To add this virtual-env in this Jupyter Notebook, use the instructions linked [here](https://janakiev.com/blog/jupyter-virtual-envs/), specifically the section entitled 'Add Virtual Environment to Jupyter Notebook.'

# Purpose of this tutorial
This notebook walks you through the implementation of the wrapper code to train Pokemon teams for battle using keras-rl2 agents. 

**What is wrapper code?**
Well, wrapper code is used here to coordinate between the keras-rl2 library, which contains implementations of several key reinforcement learning algorithms, and the Pokemon Showdown environment. It enables us to train agents which play in the Pokemon Showdown environment using agents from keras-rl2.

# Now we begin!
The first thing we do is to import nest_asyncio and to apply it. You need not worry too much about how this library works, except to know that Jupyter notebooks execute an event loop, but the code we are running also utilizes an event loop in the backend, so we require this library to allow two event loops.

In [1]:
import nest_asyncio 
nest_asyncio.apply()

Next, we store the type of agent we would like to use in this notebook in the variable 'model_type', so that we can check this variable later in the notebook before declaring the relevant model (DQN vs SARSA vs CEM). You must restart the kernel every time you want to begin training again.

The `FROZEN_MODEL_NAME` should be declared based on the frozen model that you would like to use as an opponent. This can be different from your training agent. For example, my opponent may be a dqn whilst training a CEM agent. If you do not yet have a frozen model opponent, you do not need to declare the `FROZEN_MODEL_NAME`. Just switch `FROZEN_MODEL_PRESENT` to **`False`**.

In [2]:
model_type = "DQN" # options = DQN, CEM, SARSA
FROZEN_MODEL_PRESENT = True
FROZEN_MODEL_NAME = "CEM" # options = DQN, CEM, SARSA
NB_STEPS_WARMUP = 1000


For clarity, lets walk through each of the imports in the cell below. 

# General Libraries
*numpy*: this is a common library used to manipulate arrays & perform array-wise operations etc.
*tensorflow*: this is the library we use to train deep neural networks. We will perform deep reinforcement learning (not just reinforcement learning), so we require this library.
*pandas*: this is a common library used to manipulate tables & dataframes.

# poke-env imports
 These imports help us to correspond with the Pokemon Showdown environment. 
 
*PlayerConfiguration*: a class that allows us to store simple attributes such as player username and password.
*LocalhostServerConfiguration*: specifies which localhost we are using to specify our Pokemon-Showdown server. We can also use the main Pokemon-Showdown server (remote) but this would be increasing the burden on the main server which many people are using, so this is highly discouraged

There exists a base class called Player, from which Gen7EnvSinglePlayer, RandomPlayer and FrozenRLPlayer each inherit.

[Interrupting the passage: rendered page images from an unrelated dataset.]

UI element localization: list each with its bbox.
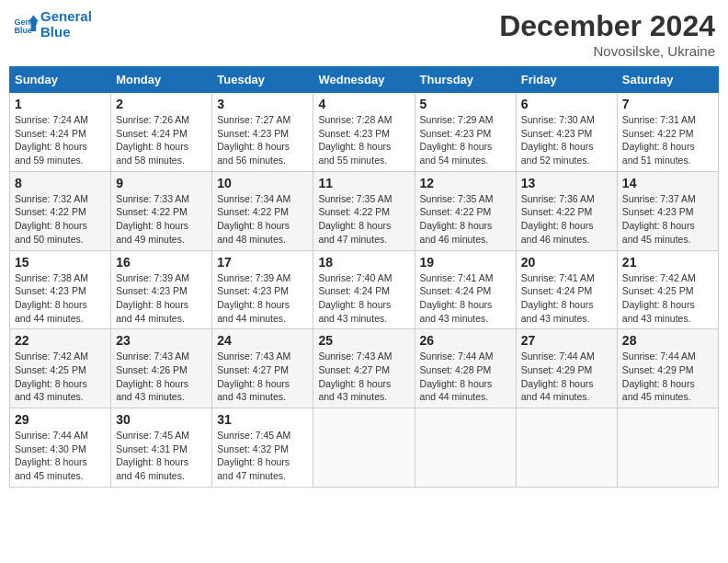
day-number: 20 <box>521 255 612 270</box>
calendar-cell: 8Sunrise: 7:32 AMSunset: 4:22 PMDaylight… <box>10 171 111 250</box>
calendar-cell: 19Sunrise: 7:41 AMSunset: 4:24 PMDayligh… <box>415 250 516 329</box>
calendar-cell: 21Sunrise: 7:42 AMSunset: 4:25 PMDayligh… <box>617 250 718 329</box>
day-number: 15 <box>15 255 106 270</box>
day-number: 4 <box>318 97 409 111</box>
day-info: Sunrise: 7:35 AMSunset: 4:22 PMDaylight:… <box>420 192 511 247</box>
day-info: Sunrise: 7:41 AMSunset: 4:24 PMDaylight:… <box>420 271 511 326</box>
day-info: Sunrise: 7:33 AMSunset: 4:22 PMDaylight:… <box>116 192 207 247</box>
day-info: Sunrise: 7:28 AMSunset: 4:23 PMDaylight:… <box>318 113 409 167</box>
day-info: Sunrise: 7:38 AMSunset: 4:23 PMDaylight:… <box>15 271 106 326</box>
logo-text-line1: General <box>40 9 92 25</box>
calendar-cell: 22Sunrise: 7:42 AMSunset: 4:25 PMDayligh… <box>10 329 111 408</box>
calendar-cell: 4Sunrise: 7:28 AMSunset: 4:23 PMDaylight… <box>313 93 415 172</box>
calendar-header-row: SundayMondayTuesdayWednesdayThursdayFrid… <box>10 67 719 93</box>
calendar-cell: 9Sunrise: 7:33 AMSunset: 4:22 PMDaylight… <box>111 171 212 250</box>
calendar-cell: 31Sunrise: 7:45 AMSunset: 4:32 PMDayligh… <box>212 408 313 488</box>
day-info: Sunrise: 7:35 AMSunset: 4:22 PMDaylight:… <box>318 192 409 247</box>
day-number: 25 <box>318 333 409 348</box>
day-number: 19 <box>420 255 511 270</box>
calendar-cell: 27Sunrise: 7:44 AMSunset: 4:29 PMDayligh… <box>516 329 617 408</box>
calendar-cell: 25Sunrise: 7:43 AMSunset: 4:27 PMDayligh… <box>313 329 415 408</box>
day-number: 17 <box>217 255 308 270</box>
day-info: Sunrise: 7:41 AMSunset: 4:24 PMDaylight:… <box>521 271 612 326</box>
day-number: 29 <box>15 412 106 427</box>
day-info: Sunrise: 7:30 AMSunset: 4:23 PMDaylight:… <box>521 113 612 167</box>
day-number: 27 <box>521 333 612 348</box>
calendar-cell: 7Sunrise: 7:31 AMSunset: 4:22 PMDaylight… <box>617 93 718 172</box>
day-info: Sunrise: 7:26 AMSunset: 4:24 PMDaylight:… <box>116 113 207 167</box>
calendar-table: SundayMondayTuesdayWednesdayThursdayFrid… <box>9 66 719 488</box>
logo-text-line2: Blue <box>40 25 92 40</box>
calendar-cell: 29Sunrise: 7:44 AMSunset: 4:30 PMDayligh… <box>10 408 111 488</box>
day-number: 8 <box>15 176 106 190</box>
location-subtitle: Novosilske, Ukraine <box>499 43 715 59</box>
day-info: Sunrise: 7:24 AMSunset: 4:24 PMDaylight:… <box>15 113 106 167</box>
calendar-cell: 13Sunrise: 7:36 AMSunset: 4:22 PMDayligh… <box>516 171 617 250</box>
day-info: Sunrise: 7:43 AMSunset: 4:27 PMDaylight:… <box>318 350 409 404</box>
day-info: Sunrise: 7:32 AMSunset: 4:22 PMDaylight:… <box>15 192 106 247</box>
day-info: Sunrise: 7:37 AMSunset: 4:23 PMDaylight:… <box>622 192 713 247</box>
day-number: 3 <box>217 97 308 111</box>
title-block: December 2024 Novosilske, Ukraine <box>499 9 715 59</box>
day-info: Sunrise: 7:36 AMSunset: 4:22 PMDaylight:… <box>521 192 612 247</box>
calendar-cell: 23Sunrise: 7:43 AMSunset: 4:26 PMDayligh… <box>111 329 212 408</box>
day-number: 31 <box>217 412 308 427</box>
day-number: 16 <box>116 255 207 270</box>
calendar-cell: 20Sunrise: 7:41 AMSunset: 4:24 PMDayligh… <box>516 250 617 329</box>
calendar-cell: 30Sunrise: 7:45 AMSunset: 4:31 PMDayligh… <box>111 408 212 488</box>
calendar-cell <box>617 408 718 488</box>
day-info: Sunrise: 7:29 AMSunset: 4:23 PMDaylight:… <box>420 113 511 167</box>
calendar-cell: 12Sunrise: 7:35 AMSunset: 4:22 PMDayligh… <box>415 171 516 250</box>
calendar-cell: 14Sunrise: 7:37 AMSunset: 4:23 PMDayligh… <box>617 171 718 250</box>
page-header: General Blue General Blue December 2024 … <box>9 9 719 59</box>
svg-text:Blue: Blue <box>14 26 32 35</box>
day-number: 26 <box>420 333 511 348</box>
day-info: Sunrise: 7:45 AMSunset: 4:31 PMDaylight:… <box>116 429 207 483</box>
month-title: December 2024 <box>499 9 715 43</box>
day-number: 21 <box>622 255 713 270</box>
day-info: Sunrise: 7:39 AMSunset: 4:23 PMDaylight:… <box>217 271 308 326</box>
day-number: 22 <box>15 333 106 348</box>
day-info: Sunrise: 7:31 AMSunset: 4:22 PMDaylight:… <box>622 113 713 167</box>
day-info: Sunrise: 7:40 AMSunset: 4:24 PMDaylight:… <box>318 271 409 326</box>
day-number: 30 <box>116 412 207 427</box>
day-number: 7 <box>622 97 713 111</box>
day-info: Sunrise: 7:39 AMSunset: 4:23 PMDaylight:… <box>116 271 207 326</box>
logo-icon: General Blue <box>13 12 39 38</box>
weekday-header: Wednesday <box>313 67 415 93</box>
day-info: Sunrise: 7:43 AMSunset: 4:26 PMDaylight:… <box>116 350 207 404</box>
day-number: 6 <box>521 97 612 111</box>
day-number: 18 <box>318 255 409 270</box>
day-info: Sunrise: 7:44 AMSunset: 4:30 PMDaylight:… <box>15 429 106 483</box>
day-number: 1 <box>15 97 106 111</box>
day-info: Sunrise: 7:42 AMSunset: 4:25 PMDaylight:… <box>622 271 713 326</box>
calendar-cell: 28Sunrise: 7:44 AMSunset: 4:29 PMDayligh… <box>617 329 718 408</box>
day-number: 11 <box>318 176 409 190</box>
calendar-cell: 26Sunrise: 7:44 AMSunset: 4:28 PMDayligh… <box>415 329 516 408</box>
weekday-header: Sunday <box>10 67 111 93</box>
day-info: Sunrise: 7:42 AMSunset: 4:25 PMDaylight:… <box>15 350 106 404</box>
logo: General Blue General Blue <box>13 9 92 40</box>
day-info: Sunrise: 7:45 AMSunset: 4:32 PMDaylight:… <box>217 429 308 483</box>
calendar-cell: 15Sunrise: 7:38 AMSunset: 4:23 PMDayligh… <box>10 250 111 329</box>
day-number: 10 <box>217 176 308 190</box>
weekday-header: Friday <box>516 67 617 93</box>
day-number: 24 <box>217 333 308 348</box>
calendar-cell <box>415 408 516 488</box>
weekday-header: Monday <box>111 67 212 93</box>
weekday-header: Thursday <box>415 67 516 93</box>
weekday-header: Saturday <box>617 67 718 93</box>
calendar-cell: 18Sunrise: 7:40 AMSunset: 4:24 PMDayligh… <box>313 250 415 329</box>
day-number: 23 <box>116 333 207 348</box>
calendar-cell: 1Sunrise: 7:24 AMSunset: 4:24 PMDaylight… <box>10 93 111 172</box>
calendar-cell: 5Sunrise: 7:29 AMSunset: 4:23 PMDaylight… <box>415 93 516 172</box>
day-info: Sunrise: 7:43 AMSunset: 4:27 PMDaylight:… <box>217 350 308 404</box>
calendar-cell: 11Sunrise: 7:35 AMSunset: 4:22 PMDayligh… <box>313 171 415 250</box>
day-number: 12 <box>420 176 511 190</box>
calendar-cell <box>313 408 415 488</box>
calendar-cell: 24Sunrise: 7:43 AMSunset: 4:27 PMDayligh… <box>212 329 313 408</box>
day-number: 28 <box>622 333 713 348</box>
day-info: Sunrise: 7:44 AMSunset: 4:29 PMDaylight:… <box>622 350 713 404</box>
day-number: 14 <box>622 176 713 190</box>
calendar-cell: 6Sunrise: 7:30 AMSunset: 4:23 PMDaylight… <box>516 93 617 172</box>
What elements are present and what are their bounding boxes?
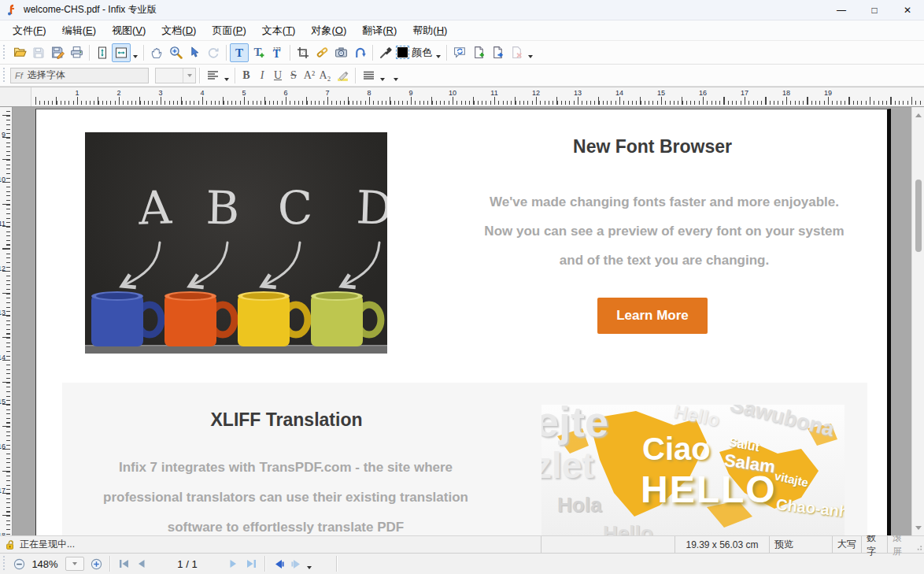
menu-item-e[interactable]: 编辑(E): [54, 21, 104, 40]
text-numbering-tool-button[interactable]: 123 T: [268, 43, 286, 62]
hruler-number: 11: [490, 89, 497, 97]
italic-button[interactable]: I: [254, 69, 270, 82]
vruler-number: 18: [0, 531, 6, 536]
menu-item-d[interactable]: 文档(D): [153, 21, 204, 40]
toolbar-grip[interactable]: [3, 556, 7, 572]
menu-item-t[interactable]: 文本(T): [254, 21, 304, 40]
toolbar-overflow-dropdown[interactable]: [394, 78, 398, 81]
app-icon: [6, 4, 19, 17]
chalk-letter: B: [205, 181, 240, 235]
forward-view-button[interactable]: [287, 555, 305, 572]
color-swatch[interactable]: [397, 47, 408, 57]
back-view-button[interactable]: [270, 555, 287, 572]
learn-more-button[interactable]: Learn More: [597, 298, 708, 334]
zoom-level: 148%: [28, 558, 62, 570]
view-history-dropdown[interactable]: [307, 566, 312, 569]
bottom-toolbar: 148% 1 / 1: [0, 553, 924, 574]
paragraph-line: professional translators can use their e…: [62, 483, 509, 513]
menu-item-h[interactable]: 帮助(H): [405, 21, 455, 40]
fit-height-button[interactable]: [93, 43, 112, 62]
eyedropper-tool-button[interactable]: [376, 43, 395, 62]
font-size-combo[interactable]: [155, 68, 196, 83]
resize-grip[interactable]: [915, 536, 924, 553]
rotate-tool-button[interactable]: [204, 43, 223, 62]
preview-mode-indicator: 预览: [769, 536, 832, 553]
toolbar-separator: [143, 45, 144, 61]
toolbar-grip[interactable]: [3, 68, 7, 83]
first-page-button[interactable]: [115, 555, 132, 572]
toolbar-grip[interactable]: [3, 45, 7, 61]
chalk-letter: C: [277, 181, 313, 235]
select-tool-button[interactable]: [185, 43, 204, 62]
hruler-number: 18: [782, 89, 790, 97]
text-tool-button[interactable]: T: [230, 43, 249, 62]
undo-path-tool-button[interactable]: [350, 43, 369, 62]
line-spacing-dropdown[interactable]: [380, 78, 385, 81]
toolbar-separator: [226, 45, 227, 61]
zoom-tool-button[interactable]: [166, 43, 185, 62]
status-bar: 正在呈现中... 19.39 x 56.03 cm 预览 大写 数字 滚屏: [0, 535, 924, 553]
xliff-section-paragraph: Infix 7 integrates with TransPDF.com - t…: [62, 453, 509, 535]
menu-item-p[interactable]: 页面(P): [204, 21, 253, 40]
hyperlink-tool-button[interactable]: [312, 43, 331, 62]
page-insert-button[interactable]: [469, 43, 488, 62]
scrollbar-thumb[interactable]: [915, 180, 922, 252]
menu-item-o[interactable]: 对象(O): [303, 21, 354, 40]
zoom-combo[interactable]: [65, 557, 84, 571]
strikethrough-button[interactable]: S: [286, 69, 301, 82]
subscript-button[interactable]: A₂: [317, 69, 333, 82]
hruler-number: 6: [283, 89, 287, 97]
save-button[interactable]: [29, 43, 48, 62]
previous-page-button[interactable]: [132, 555, 150, 572]
hruler-number: 15: [657, 89, 665, 97]
camera-tool-button[interactable]: [331, 43, 350, 62]
close-button[interactable]: ✕: [891, 0, 924, 20]
status-empty-cell: [541, 536, 675, 553]
vertical-scrollbar[interactable]: [911, 107, 924, 535]
fit-options-dropdown[interactable]: [133, 55, 138, 58]
paragraph-line: Infix 7 integrates with TransPDF.com - t…: [62, 453, 509, 483]
next-page-button[interactable]: [225, 555, 242, 572]
maximize-button[interactable]: □: [858, 0, 891, 20]
align-button[interactable]: [203, 66, 222, 85]
lock-icon: [5, 539, 16, 550]
paragraph-line: Now you can see a preview of every font …: [412, 217, 891, 246]
menu-item-r[interactable]: 翻译(R): [354, 21, 405, 40]
line-spacing-button[interactable]: [359, 66, 378, 85]
menu-item-f[interactable]: 文件(F): [5, 21, 54, 40]
highlighter-button[interactable]: [333, 66, 352, 85]
minimize-button[interactable]: —: [825, 0, 858, 20]
crop-tool-button[interactable]: [294, 43, 312, 62]
num-indicator: 数字: [861, 536, 887, 553]
save-as-button[interactable]: [48, 43, 67, 62]
align-dropdown[interactable]: [224, 78, 229, 81]
font-size-dropdown[interactable]: [183, 69, 195, 83]
scroll-down-arrow[interactable]: [912, 521, 924, 534]
vertical-ruler: 9101112131415161718: [0, 107, 13, 535]
title-bar: welcome-CHS.pdf - Infix 专业版 — □ ✕: [0, 0, 924, 20]
ruler-row: 12345678910111213141516171819: [0, 87, 924, 107]
superscript-button[interactable]: A²: [301, 69, 317, 82]
comment-sync-button[interactable]: [450, 43, 469, 62]
zoom-in-button[interactable]: [87, 555, 105, 572]
color-dropdown[interactable]: [436, 55, 441, 58]
print-button[interactable]: [67, 43, 86, 62]
abcd-mugs-image: ABCD: [85, 132, 387, 354]
open-button[interactable]: [10, 43, 29, 62]
hello-languages-image: ejteCiaoHelloSawubonaSalutSalamzletHolaH…: [541, 405, 845, 535]
font-selector[interactable]: Ff 选择字体: [10, 68, 149, 83]
menu-item-v[interactable]: 视图(V): [104, 21, 153, 40]
page-tools-dropdown[interactable]: [528, 55, 533, 58]
scroll-up-arrow[interactable]: [912, 109, 924, 121]
page-delete-button[interactable]: [507, 43, 526, 62]
fit-width-button[interactable]: [112, 43, 131, 62]
page-extract-button[interactable]: [488, 43, 507, 62]
text-plus-tool-button[interactable]: T: [249, 43, 268, 62]
font-section-title: New Font Browser: [412, 136, 891, 157]
bold-button[interactable]: B: [238, 69, 254, 82]
chalk-letter: A: [138, 180, 172, 235]
underline-button[interactable]: U: [270, 69, 286, 82]
zoom-out-button[interactable]: [10, 555, 28, 572]
last-page-button[interactable]: [242, 555, 260, 572]
hand-tool-button[interactable]: [147, 43, 166, 62]
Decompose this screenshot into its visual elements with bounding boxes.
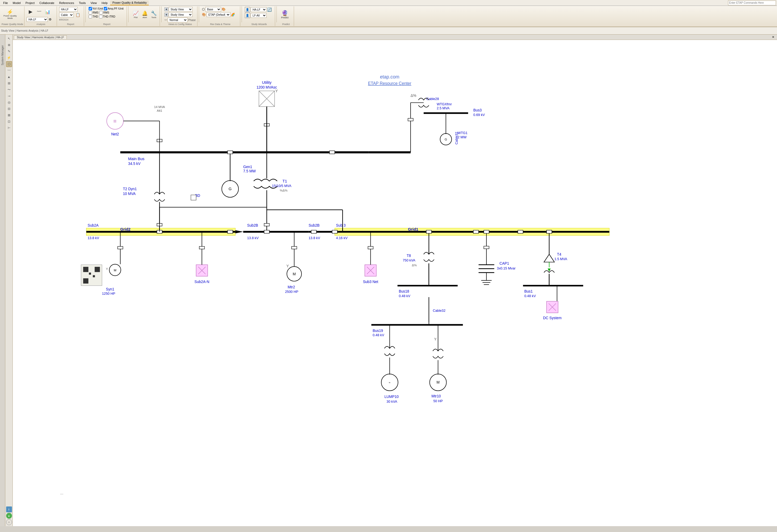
command-search[interactable] bbox=[728, 1, 776, 5]
canvas-content: etap.com ETAP Resource Center Utility 12… bbox=[13, 40, 777, 526]
menu-tools[interactable]: Tools bbox=[77, 1, 88, 5]
analysis-chart-btn[interactable]: 📊 bbox=[44, 7, 51, 16]
menu-project[interactable]: Project bbox=[23, 1, 37, 5]
mtr10-y: Y bbox=[434, 337, 436, 341]
report-icon-btn[interactable]: 📋 bbox=[74, 12, 82, 18]
rms-checkbox[interactable] bbox=[89, 11, 92, 14]
analysis-wave-btn[interactable]: 〰 bbox=[35, 7, 43, 16]
sidebar-btn-hex[interactable]: ⬡ bbox=[6, 61, 12, 67]
menu-collaborate[interactable]: Collaborate bbox=[37, 1, 57, 5]
thd-checkbox[interactable] bbox=[89, 15, 92, 18]
sidebar-btn-wave[interactable]: 〰 bbox=[6, 68, 12, 74]
sidebar-btn-box[interactable]: ⊠ bbox=[6, 112, 12, 118]
switch-sub2an bbox=[199, 246, 205, 249]
ribbon-group-plot: 📈 Plot 🔔 Alert 🔧 Tools bbox=[130, 6, 160, 26]
rms-check[interactable]: RMS bbox=[89, 11, 98, 14]
view2-dropdown[interactable]: Study View bbox=[169, 12, 193, 17]
predict-group-label: Predict bbox=[278, 23, 294, 25]
thd-check[interactable]: THD bbox=[89, 15, 98, 18]
revdata-row2: 🎨 ETAP (Default) 🌈 bbox=[202, 12, 235, 17]
sidebar-btn-dash[interactable]: ⊢ bbox=[6, 125, 12, 131]
sub2a-n-label: Sub2A-N bbox=[195, 280, 209, 284]
plot-btn[interactable]: 📈 Plot bbox=[131, 7, 140, 22]
canvas-tab-bar: Study View | Harmonic Analysis | HA-LF ✕ bbox=[13, 34, 777, 40]
rms2-checkbox[interactable] bbox=[99, 11, 103, 14]
sidebar-btn-circle[interactable]: ◎ bbox=[6, 100, 12, 105]
sidebar-btn-connect[interactable]: ⊸ bbox=[6, 93, 12, 99]
sub2b2-label: Sub2B bbox=[309, 224, 320, 228]
wtgxfmr-value: 2.5 MVA bbox=[437, 106, 449, 110]
rms2-check[interactable]: RMS bbox=[99, 11, 109, 14]
amp-check[interactable]: Amp,PF /Unit bbox=[104, 7, 123, 10]
thd2-checkbox[interactable] bbox=[99, 15, 102, 18]
sidebar-btn-circle2[interactable]: ○ bbox=[6, 519, 12, 525]
phase-dropdown[interactable]: Normal bbox=[168, 18, 188, 22]
menu-view[interactable]: View bbox=[88, 1, 99, 5]
mtr2-sym: M bbox=[293, 272, 296, 276]
alert-btn[interactable]: 🔔 Alert bbox=[140, 7, 149, 22]
config-dropdown[interactable]: HA-LF bbox=[59, 7, 78, 12]
mtr10-value: 50 HP bbox=[433, 399, 443, 403]
sidebar-btn-grid[interactable]: ⊞ bbox=[6, 80, 12, 86]
pqmode-btn[interactable]: ⚡ Power QualityMode bbox=[2, 7, 18, 22]
menu-references[interactable]: References bbox=[57, 1, 76, 5]
tools-icon: 🔧 bbox=[151, 10, 157, 16]
amp-checkbox[interactable] bbox=[104, 7, 107, 10]
tools-btn[interactable]: 🔧 Tools bbox=[149, 7, 158, 22]
qr-c2 bbox=[93, 275, 95, 277]
report-row2: Cable 📋 bbox=[59, 12, 82, 18]
bus3-label: Bus3 bbox=[473, 108, 482, 112]
sidebar-btn-minus[interactable]: ⊟ bbox=[6, 106, 12, 112]
etap-resource-link[interactable]: ETAP Resource Center bbox=[368, 81, 411, 86]
cable32-label2: Cable32 bbox=[433, 308, 446, 312]
sidebar-btn-info[interactable]: i bbox=[6, 507, 12, 512]
base-icon: ⬡ bbox=[202, 7, 205, 11]
etap-link[interactable]: etap.com bbox=[380, 74, 400, 80]
plot-icon: 📈 bbox=[133, 10, 139, 16]
study-case2-dropdown[interactable]: HA-LF bbox=[251, 7, 266, 12]
menu-model[interactable]: Model bbox=[11, 1, 23, 5]
menu-bar: File Model Project Collaborate Reference… bbox=[0, 0, 777, 6]
menu-file[interactable]: File bbox=[1, 1, 10, 5]
cable-dropdown[interactable]: Cable bbox=[59, 12, 74, 17]
alt1-value: 14 MVA bbox=[154, 105, 165, 109]
menu-help[interactable]: Help bbox=[100, 1, 110, 5]
sub2b1-label: Sub2B bbox=[247, 224, 258, 228]
menu-pqr[interactable]: Power Quality & Reliability bbox=[110, 1, 149, 5]
canvas-tab-main[interactable]: Study View | Harmonic Analysis | HA-LF bbox=[14, 35, 67, 39]
theme-dropdown[interactable]: ETAP (Default) bbox=[207, 12, 230, 17]
chart-icon: 📊 bbox=[45, 9, 50, 14]
predict-btn[interactable]: 🔮 Predict bbox=[280, 7, 290, 22]
revdata-row1: ⬡ Base 🎨 bbox=[202, 7, 226, 12]
view1-dropdown[interactable]: Study View bbox=[169, 7, 193, 12]
net2-symbol: ⊠ bbox=[113, 119, 117, 123]
pv-check[interactable]: %V /Unit bbox=[89, 7, 103, 10]
sidebar-btn-edit[interactable]: ✎ bbox=[6, 48, 12, 54]
study-case-dropdown[interactable]: HA-LF bbox=[27, 17, 48, 22]
report-row1: HA-LF bbox=[59, 7, 78, 12]
analysis-run-btn[interactable]: ▶ bbox=[27, 7, 34, 16]
sidebar-btn-green[interactable]: ● bbox=[6, 513, 12, 519]
switch-t8-bus bbox=[426, 230, 432, 233]
alert-icon: 🔔 bbox=[142, 10, 148, 16]
switch-t4-bus bbox=[547, 230, 552, 233]
views-row3: 〰 Normal Phase bbox=[164, 18, 196, 22]
close-tab-btn[interactable]: ✕ bbox=[770, 35, 776, 39]
sidebar-btn-select[interactable]: ↖ bbox=[6, 36, 12, 41]
switch-sub3net bbox=[368, 246, 373, 249]
display-row3: THD THD /TRD bbox=[89, 15, 115, 18]
report-date: 8/9/2024 bbox=[59, 18, 69, 21]
thd2-check[interactable]: THD /TRD bbox=[99, 15, 115, 18]
sidebar-btn-add[interactable]: ⊕ bbox=[6, 42, 12, 48]
pv-checkbox[interactable] bbox=[89, 7, 92, 10]
bus1-label: Bus1 bbox=[524, 289, 533, 293]
report-group-label: Report bbox=[58, 23, 84, 25]
lump10-sym: ≈ bbox=[389, 381, 391, 384]
switch-mainbus1 bbox=[227, 151, 233, 154]
lf-all-dropdown[interactable]: LF-All bbox=[251, 13, 266, 18]
sidebar-btn-box2[interactable]: ⊡ bbox=[6, 119, 12, 125]
sidebar-btn-curve[interactable]: 〜 bbox=[6, 87, 12, 93]
sidebar-btn-power[interactable]: ⚡ bbox=[6, 55, 12, 60]
base-dropdown[interactable]: Base bbox=[205, 7, 221, 12]
sidebar-btn-triangle[interactable]: ▲ bbox=[6, 74, 12, 80]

*Gen7EnvSinglePlayer*: this is the class that will be the parent of our reinforcement learning agent class(later declared as SimpleRLPlayer that we will be using for training. It enables us to start battles on the Pokemon Showdown environment, update our neural network etc.

*RandomPlayer*: this is the class that will define players that take completely random moves at each step. It also functions as the parent of the MaxDamagePlayer class. The MaxDamagePlayer will take the move which causes **maximum** damage based on the base power of the move. This is not necessarily the best move in the long-term. Both RandomPlayer and MaxDamagePlayer are used as opponents to our SimpleRLPlayer during training.

*FrozenRLPlayer*: Similar to RandomPlayer and MaxDamagePlayer, this player is used as an opponent to the SimpleRLPlayer during training. The FrozenRLPlayer is initialized using a pre-trained RL agent from a previous iteration of training the SimpleRLPlayer. Using this FrozenRLPlayer we can include some self-play in our implementation.

# keras-rl imports
These imports help us to correspond with keras-rl2 agents.

*CEMAgent*, *DQNAgent*, *SARSAAgent*: These are self-explanatorily imports of each of the respective RL agents that we utilize. 

*rl.policy imports*: These help us to import different policies for our agents to follow. For example, an epsilon greedy policy means that our agent chooses the move that has the highest value, but chooses a random move with probability epsilon, to aid in exploration (vs the pure exploitation that would be undertaken by a greedy policy). The linear annealment allows us to decay epsilon (erring towards exploitation later in training).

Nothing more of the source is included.